Figure 1 shows that original image with RGB unchanged. These two images are taken under different indoor illumination conditions, as the first image taken with lights off and the second image taken with lights on. Figure 2 shows the images after they have been normalized to monochronic [5]. Figure 3 shows the images that have been applied illumination invariant formula. It can be seen that though the illumination conditions vary considerably in Figure 1, their effects are eliminated in Figure 3 after illumination invariants are extracted. Then SIFT is used to identify and refine descriptors, and once they are extracted, the application compares them. Figure 4 shows the monochronic images whose descriptors are identified and marked by SIFT, and are matched accordingly. Figure 5 shows the images with illumination invariants whose descriptors are marked by SIFT. My approach combines comparing monochronic images and images with illumination invariant, and the final result will be based on the results of these two comparisons such that if either of them passed, the whole test passed.

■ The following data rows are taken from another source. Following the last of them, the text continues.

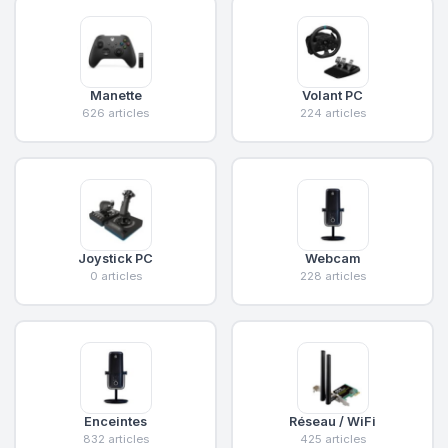
Manette
Volant PC
626 articles
224 articles
Joystick PC
Webcam
0 articles
228 articles
Enceintes
Réseau / WiFi
832 articles
425 articles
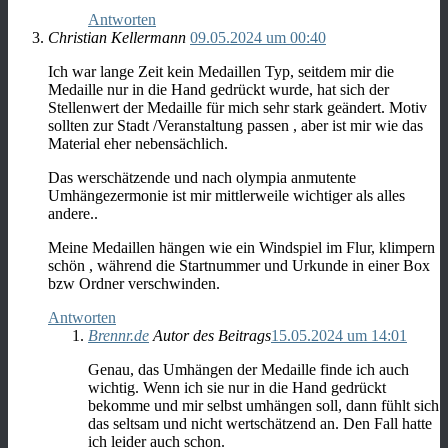
Antworten
Christian Kellermann
09.05.2024 um 00:40
Ich war lange Zeit kein Medaillen Typ, seitdem mir die
Medaille nur in die Hand gedrückt wurde, hat sich der
Stellenwert der Medaille für mich sehr stark geändert. Motiv
sollten zur Stadt /Veranstaltung passen , aber ist mir wie das
Material eher nebensächlich.
Das werschätzende und nach olympia anmutente
Umhängezermonie ist mir mittlerweile wichtiger als alles
andere..
Meine Medaillen hängen wie ein Windspiel im Flur, klimpern
schön , während die Startnummer und Urkunde in einer Box
bzw Ordner verschwinden.
Antworten
Brennr.de
Autor des Beitrags
15.05.2024 um 14:01
Genau, das Umhängen der Medaille finde ich auch
wichtig. Wenn ich sie nur in die Hand gedrückt
bekomme und mir selbst umhängen soll, dann fühlt sich
das seltsam und nicht wertschätzend an. Den Fall hatte
ich leider auch schon.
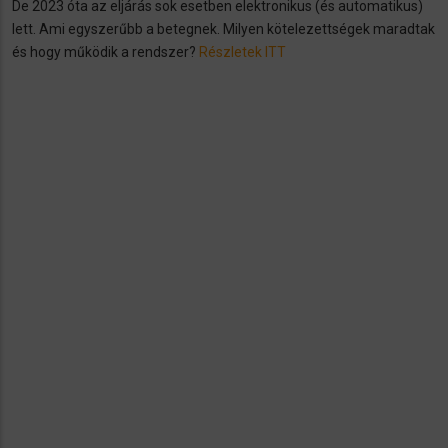
De 2023 óta az eljárás sok esetben elektronikus (és automatikus)
lett. Ami egyszerűbb a betegnek. Milyen kötelezettségek maradtak
és hogy működik a rendszer?
Részletek ITT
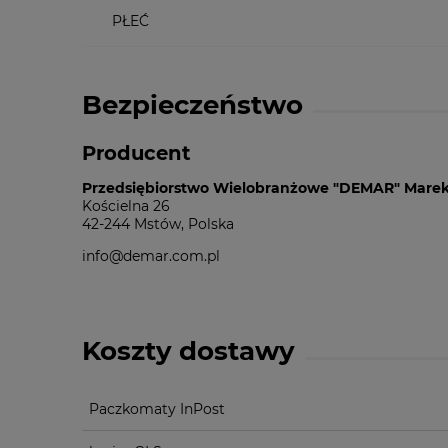
PŁEĆ
Bezpieczeństwo
Producent
Przedsiębiorstwo Wielobranżowe "DEMAR" Mare
Kościelna 26
42-244 Mstów, Polska
info@demar.com.pl
Koszty dostawy
Paczkomaty InPost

This is because though sometimes the comparison fails for monochronic approach, it does pass the illumination invariant test, as grayscale approach may be insufficient for images under certain conditions. Combining the results of these two approaches ensures the accuracy of the application. Thus Figure 4 and Figure 5 are the final testing the application will go through.

Algorithm 1 describes how RGB scales are transferred to illumination invariants. After splitting the R,G,B data and retrieve image information, Illumination invariant intensity equation [3] is applied. While the channel coefficient α can be different depending on the task and camera, I fixed α to be 0.37 after testing different values, and chose the optimal one for my final application. Then algorithm will go through each pixel of the image, and change construct an array to store the illumination invariants that are computed based the algorithm with the RGB value of each pixel. Figure 6 above shows the workflow of the application. First it is fed with original images whose RGB scales are not changed. Then the application does two validation. The first validation is made between the original image and the one whose RGB are normalized.






Figure 7 shows the file system that is used in this application. To test my application, I first took 3 images of each location from different positions or under different illumination and weather conditions, and put them in one directory. If the place has been visited, then it will be named as PlaceN, as shown in Figure 7. Each such directory contains Img1 to ImgN. There are 8 such directories, which are placed under the home folder, called image_database, which simulates the database for online bode. Then I took one image for each of the dataset as test image, and assume that the application knows which directory it should be compared with. For testing each image, the application will perform three comparisons with both monochorionic and illumination invariant approaches, and output the final results. Method 1 column in Table 1 shows the results of comparison made with the monochronic approach on the three images, Method 2 column shows the comparisons made with the illumination invariant approach on the three images, and Method 3 column shows the combined results of the previous two tests. As Table 1 shows, for instance, for dataset 1, all three images failed for monochronic testing, but all of them passed for illumination invariant testing, so the final result is that all of the three images are considered to be the same locations as the testing image. The average data shows that by combining these two tests, the accuracy can be improved. And it can be seen that illumination invariant gives better results. Similarly, for dataset 2, the application will compare the testing image with the 3 images in the corresponding directory, and the table shows that one testing failed for the monochronic approach and one testing failed for the illumination invariant approach. Thus the final result for this dataset is 100%, which indicates that the application successfully identifies the location. The same procedure is repeated for the rest 6 datasets, and Table 1 records the results.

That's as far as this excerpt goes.